* Assigned task *
Filter the records for "پیوستگی" and keep each line that has it.
Information START
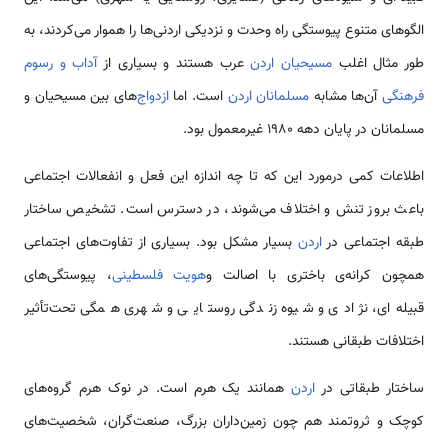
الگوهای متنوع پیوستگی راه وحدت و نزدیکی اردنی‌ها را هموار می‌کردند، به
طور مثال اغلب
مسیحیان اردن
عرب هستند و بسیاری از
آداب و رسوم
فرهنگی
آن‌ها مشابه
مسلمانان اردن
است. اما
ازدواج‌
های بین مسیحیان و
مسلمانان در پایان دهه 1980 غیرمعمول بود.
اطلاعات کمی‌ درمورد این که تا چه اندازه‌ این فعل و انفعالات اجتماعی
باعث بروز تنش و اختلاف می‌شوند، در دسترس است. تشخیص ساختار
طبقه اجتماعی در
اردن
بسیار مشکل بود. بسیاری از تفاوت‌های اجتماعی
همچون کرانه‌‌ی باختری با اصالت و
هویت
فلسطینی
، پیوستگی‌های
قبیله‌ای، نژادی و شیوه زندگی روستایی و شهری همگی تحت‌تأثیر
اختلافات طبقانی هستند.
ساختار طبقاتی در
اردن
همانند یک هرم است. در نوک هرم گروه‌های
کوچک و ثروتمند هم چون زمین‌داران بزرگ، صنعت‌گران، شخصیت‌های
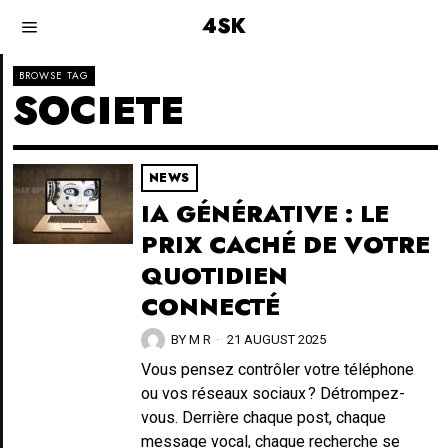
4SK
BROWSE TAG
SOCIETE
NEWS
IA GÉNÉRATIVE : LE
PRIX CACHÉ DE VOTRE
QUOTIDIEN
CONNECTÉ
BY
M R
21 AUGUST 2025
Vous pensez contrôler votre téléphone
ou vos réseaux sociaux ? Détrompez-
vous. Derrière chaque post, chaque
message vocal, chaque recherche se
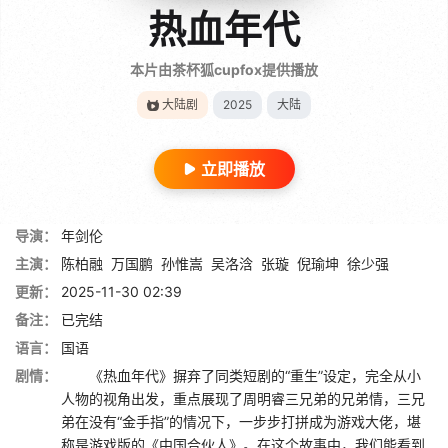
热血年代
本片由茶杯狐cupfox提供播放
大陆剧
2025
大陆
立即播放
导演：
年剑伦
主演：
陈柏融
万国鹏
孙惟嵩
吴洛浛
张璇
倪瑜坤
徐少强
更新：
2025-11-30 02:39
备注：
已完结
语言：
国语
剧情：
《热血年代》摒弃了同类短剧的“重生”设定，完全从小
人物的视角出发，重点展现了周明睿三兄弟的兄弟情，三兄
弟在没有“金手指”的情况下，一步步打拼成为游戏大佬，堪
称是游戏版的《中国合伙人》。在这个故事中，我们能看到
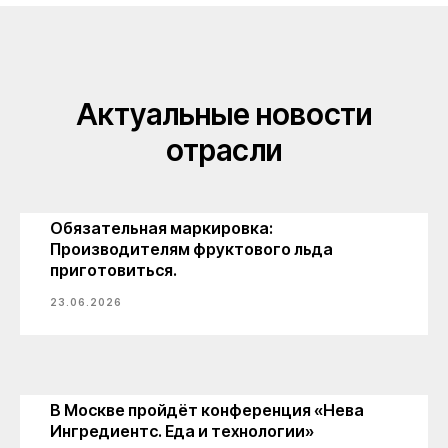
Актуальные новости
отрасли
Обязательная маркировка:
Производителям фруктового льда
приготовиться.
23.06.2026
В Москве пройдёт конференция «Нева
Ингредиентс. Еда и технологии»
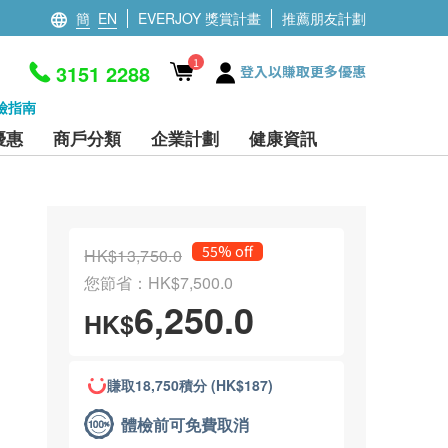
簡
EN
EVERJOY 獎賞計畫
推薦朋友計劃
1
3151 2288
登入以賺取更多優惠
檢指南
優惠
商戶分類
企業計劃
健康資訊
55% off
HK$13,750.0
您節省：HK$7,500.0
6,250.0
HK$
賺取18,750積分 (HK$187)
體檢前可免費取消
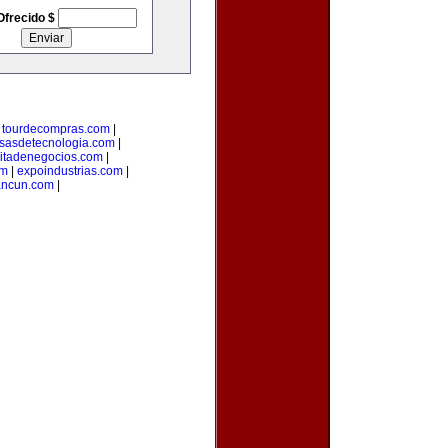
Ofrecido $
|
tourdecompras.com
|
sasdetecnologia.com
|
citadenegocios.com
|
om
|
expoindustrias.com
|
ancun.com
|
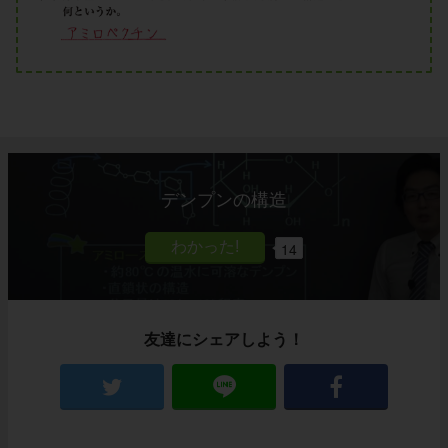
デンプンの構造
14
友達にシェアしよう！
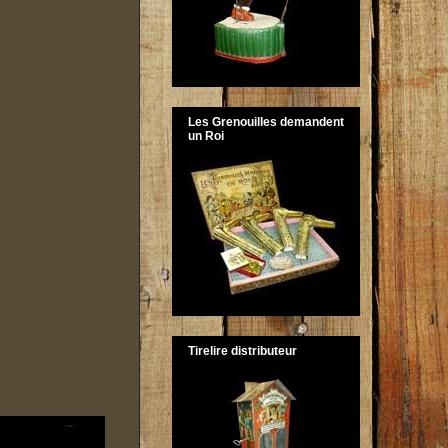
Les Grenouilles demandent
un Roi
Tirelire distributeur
Information END
Information START
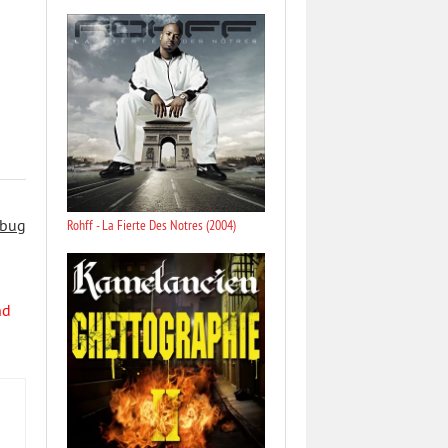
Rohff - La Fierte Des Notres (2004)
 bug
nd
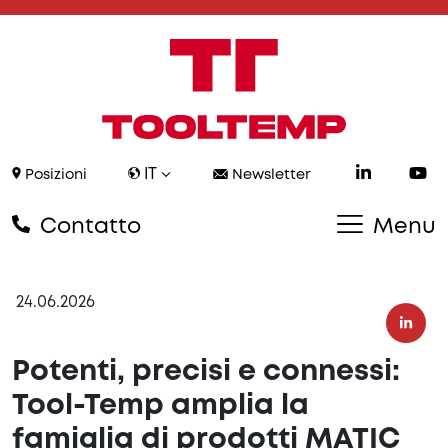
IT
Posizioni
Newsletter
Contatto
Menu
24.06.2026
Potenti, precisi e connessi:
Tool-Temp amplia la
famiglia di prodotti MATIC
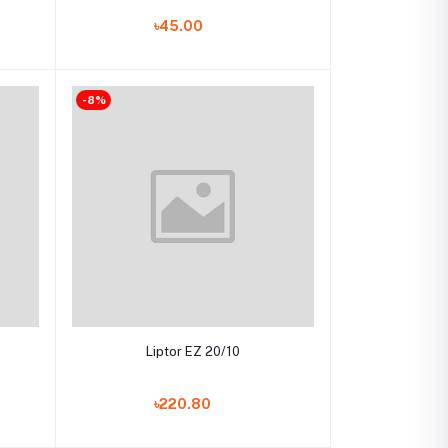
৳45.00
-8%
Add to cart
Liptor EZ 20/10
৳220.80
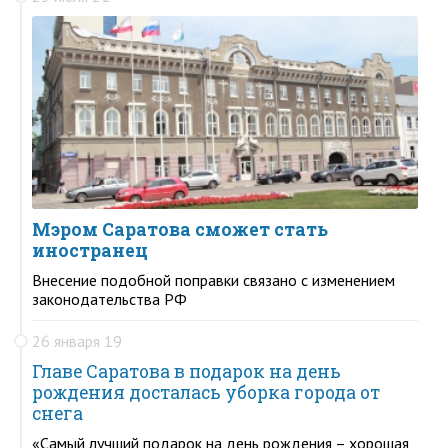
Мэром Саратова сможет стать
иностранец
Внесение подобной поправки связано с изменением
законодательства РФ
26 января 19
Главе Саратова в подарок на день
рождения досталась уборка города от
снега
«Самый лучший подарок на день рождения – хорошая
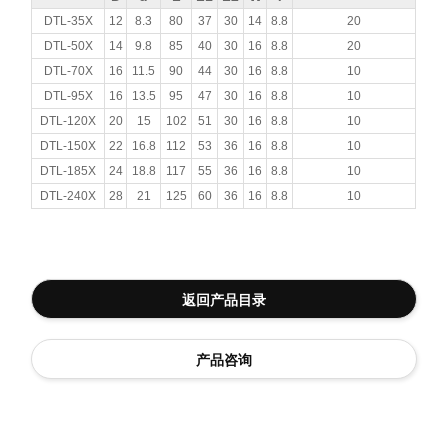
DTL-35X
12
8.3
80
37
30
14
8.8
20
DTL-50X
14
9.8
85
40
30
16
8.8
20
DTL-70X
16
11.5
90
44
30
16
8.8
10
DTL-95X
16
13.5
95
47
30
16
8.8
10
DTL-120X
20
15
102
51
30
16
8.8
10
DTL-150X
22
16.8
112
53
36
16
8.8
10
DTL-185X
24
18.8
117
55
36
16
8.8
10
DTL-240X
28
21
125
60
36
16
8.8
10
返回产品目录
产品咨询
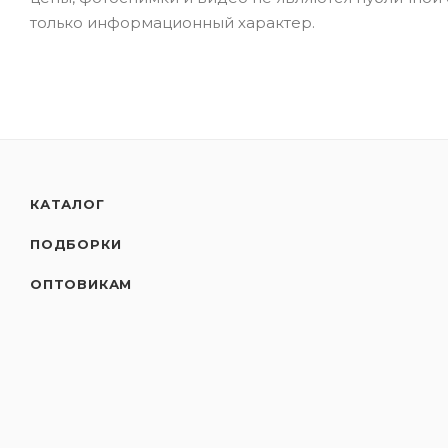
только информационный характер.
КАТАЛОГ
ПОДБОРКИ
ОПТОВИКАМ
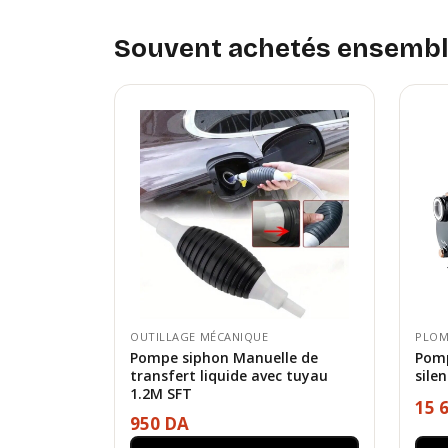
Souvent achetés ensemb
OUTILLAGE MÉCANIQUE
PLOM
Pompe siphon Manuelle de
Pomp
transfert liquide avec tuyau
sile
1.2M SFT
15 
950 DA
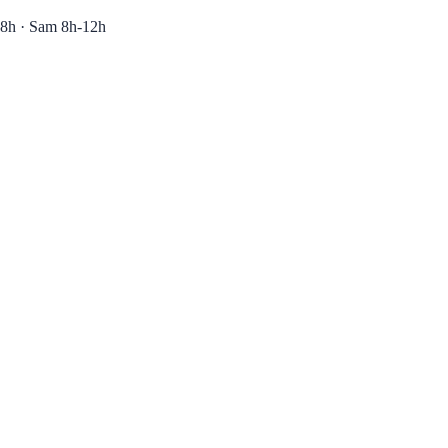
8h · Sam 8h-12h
Information END
Information START
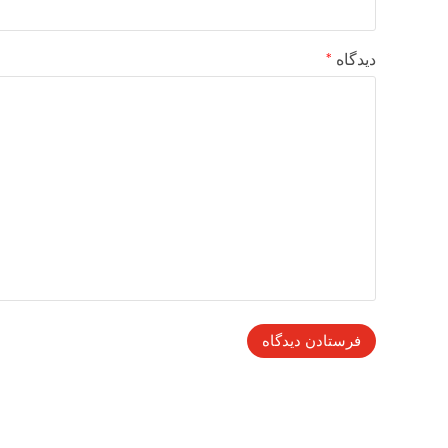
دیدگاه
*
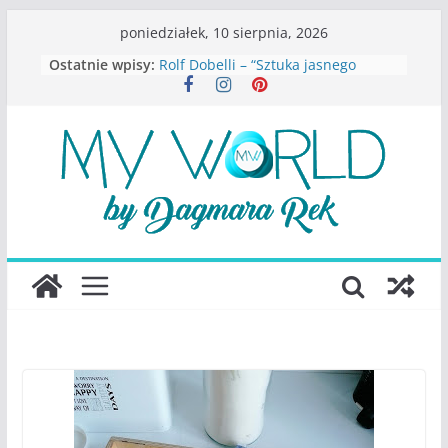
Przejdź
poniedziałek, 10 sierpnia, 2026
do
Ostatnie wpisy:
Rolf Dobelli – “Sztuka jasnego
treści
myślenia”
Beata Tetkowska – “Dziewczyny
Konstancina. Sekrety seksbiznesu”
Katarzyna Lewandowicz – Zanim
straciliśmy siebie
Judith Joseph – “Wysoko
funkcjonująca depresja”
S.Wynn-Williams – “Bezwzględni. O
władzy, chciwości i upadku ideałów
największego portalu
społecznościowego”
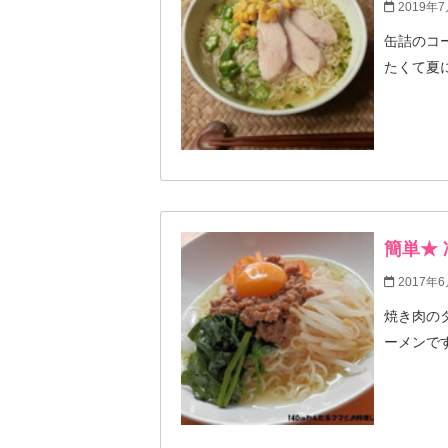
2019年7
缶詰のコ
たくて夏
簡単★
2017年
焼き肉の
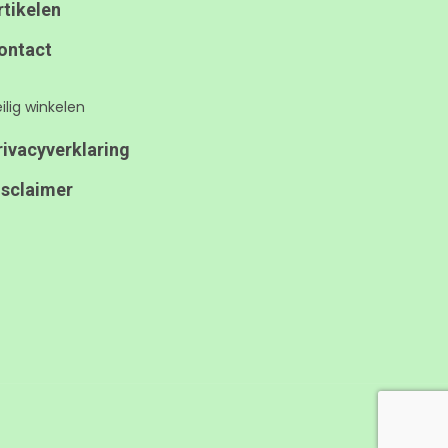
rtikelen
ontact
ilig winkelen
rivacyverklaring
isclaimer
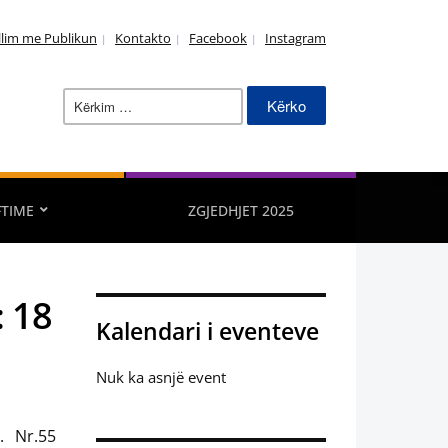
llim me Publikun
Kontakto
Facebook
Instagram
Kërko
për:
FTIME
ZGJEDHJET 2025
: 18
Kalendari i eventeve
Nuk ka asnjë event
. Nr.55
Information END
* Output of the task *
الگوهای متنوع پیوستگی راه وحدت و نزدیکی اردنی‌ها را هموار می‌کردند، به
، پیوستگی‌های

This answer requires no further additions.